**PROBLEM TO WORK ON:** Each line of the data below holding the word "output" must be copied.

**DATA EXTRACT:**
►

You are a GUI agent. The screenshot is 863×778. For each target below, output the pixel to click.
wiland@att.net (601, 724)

◄
►

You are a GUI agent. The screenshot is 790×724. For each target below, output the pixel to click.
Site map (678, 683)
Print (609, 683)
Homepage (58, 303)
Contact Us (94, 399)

◄

**RESPONSE:**
You are a GUI agent. The screenshot is 863×778. For each target below, output the pixel to click.
You are a GUI agent. The screenshot is 790×724. For each target below, output the pixel to click.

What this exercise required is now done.